The problem is that square overrides the function double_width but introduces a side effect that rectangle didn't have namely that when you change the width now the length changes too. This is a problem because the original program `do_some_business_logic` may have relied somewhere on the fact that the length of a rectangle doesn't change when you change it's width. Remember that the array `all_rectangles_in_program` is polymorphic type and the original code `do_some_business_logic` doesn't know if these are rectangles or squares in it. The run-time system decides which version of `double_width` to call.

So my question is, does prototypical inheritance alleviate this problem because you don't inherit one superclass everywhere in the program but instead inherit your own copy of the superclass?

If not, then what's the advantage of prototypical languages over class based languages?

• I don't find that one OOP mechanism is necessarily superior, just different. You might be interested in checking out the design of Self. Commented Jan 11, 2017 at 1:09
• This is just the standard square-rectangle problem, and whether you use a prototype-based inheritance model or not doesn't change anything. Commented Jan 11, 2017 at 1:50
• I have no idea what you mean by "inherit your own copy of the superclass"? Maybe you misunderstand what prototypal inheritance means, there is no copying involved. Commented Jan 11, 2017 at 1:52
• I think your example is bad... why not just instantiate the square as a rectangle that just happens to have width == length. Then when width is doubled, it will just be a normal rectangle. Is there an example of this problem which CANNOT be solved as I've done here? Basically, the example is over-doing polymorphism. Commented Jan 12, 2017 at 5:03

All squares are rectangles but not all rectangles are squares.

You've violated the History constraint of LSP.

• Actually abstract square is not abstract rectangle, because it behaves differently. Commented Jan 12, 2017 at 14:02

Your `double_width` function in Square class does not double width, but doubles both dimensions.

So it is not `double_width` at all and cannot override parent method... It is prohibited for Square to double width only.

You have to have method like `double_dimensions`, either in parent or just in square.

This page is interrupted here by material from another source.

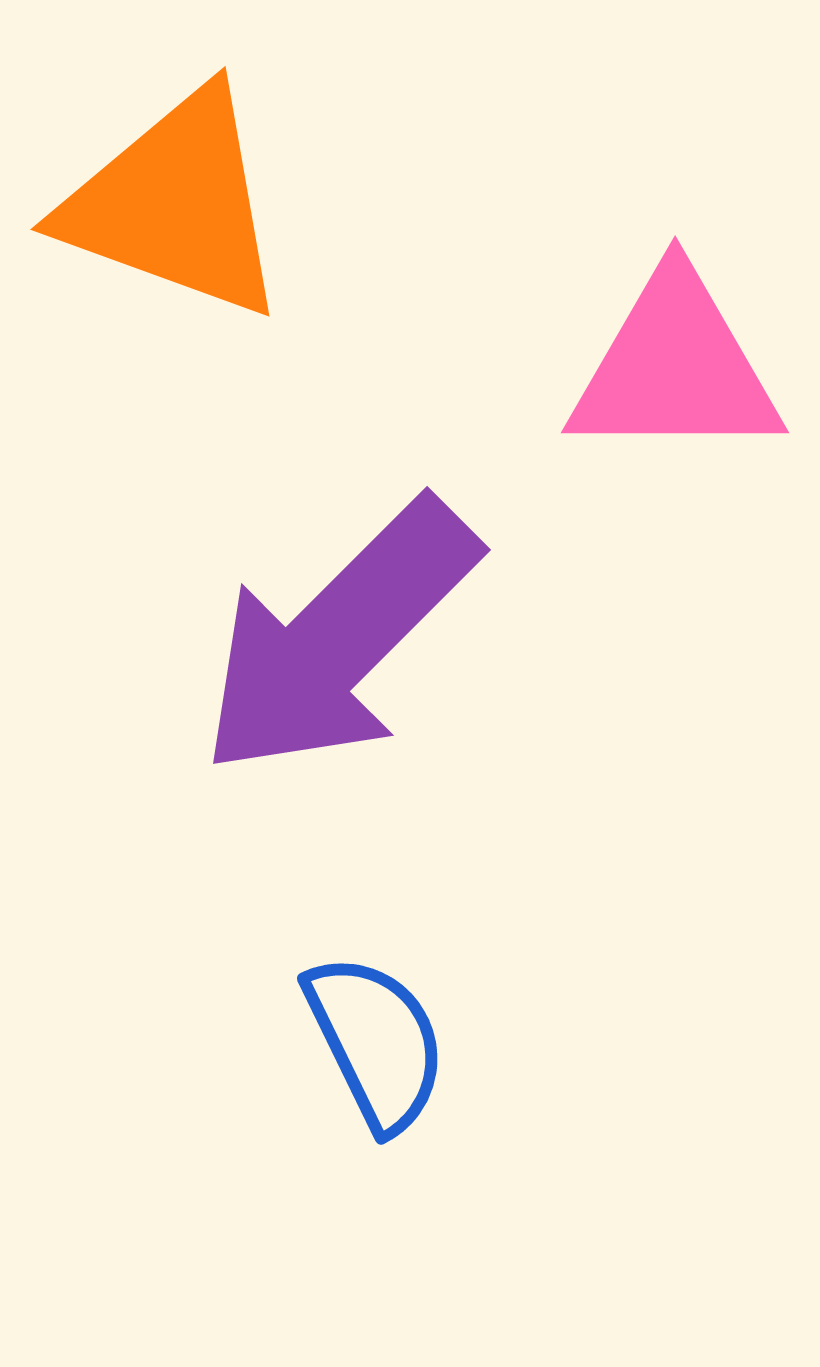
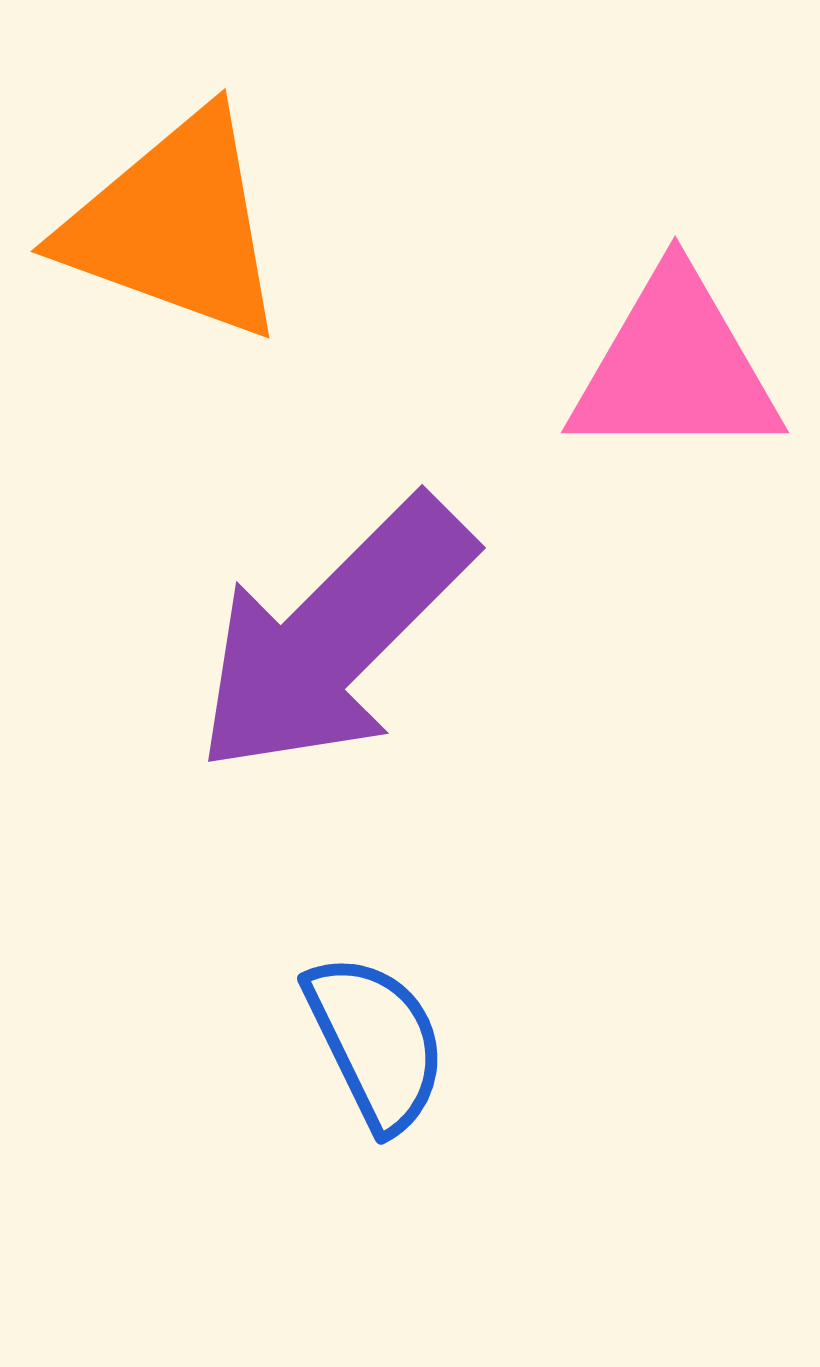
orange triangle: moved 22 px down
purple arrow: moved 5 px left, 2 px up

• Hi Vadim. You said "Your double_width function in Square class does not double width, but doubles both dimensions". That must be the case because a Sqaure must have width == length. How would you double the width of a square?
– Jenia Ivanov
Commented Jan 11, 2017 at 1:33
• Please, look at this from other side. Yes, square has width == length. It means there is no way to double width only, so method double_width must do nothing with square (may throw exception as example).